* [Directions for this task]: Work out how many lines below contain "Armenian". Provide only the figure.

--------------------

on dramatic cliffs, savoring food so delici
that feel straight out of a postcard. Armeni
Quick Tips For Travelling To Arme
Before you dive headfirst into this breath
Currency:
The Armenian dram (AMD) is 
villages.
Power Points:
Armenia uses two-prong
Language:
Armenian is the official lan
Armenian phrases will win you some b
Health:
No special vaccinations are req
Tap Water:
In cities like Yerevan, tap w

--------------------

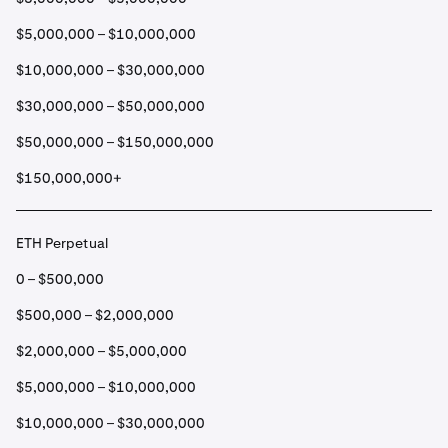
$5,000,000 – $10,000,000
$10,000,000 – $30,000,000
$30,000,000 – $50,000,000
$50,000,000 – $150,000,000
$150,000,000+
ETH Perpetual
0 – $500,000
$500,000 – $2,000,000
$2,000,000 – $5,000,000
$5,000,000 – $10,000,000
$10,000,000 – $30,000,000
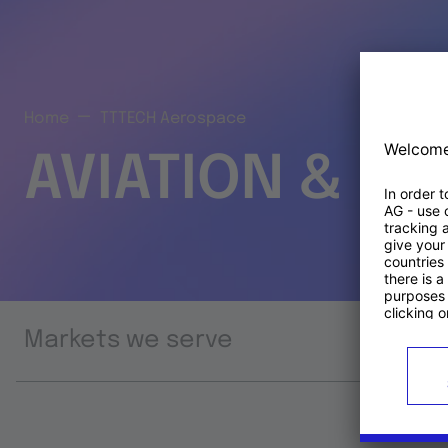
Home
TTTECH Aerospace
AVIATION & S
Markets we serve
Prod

--------------------

* [Exercise solution]: 3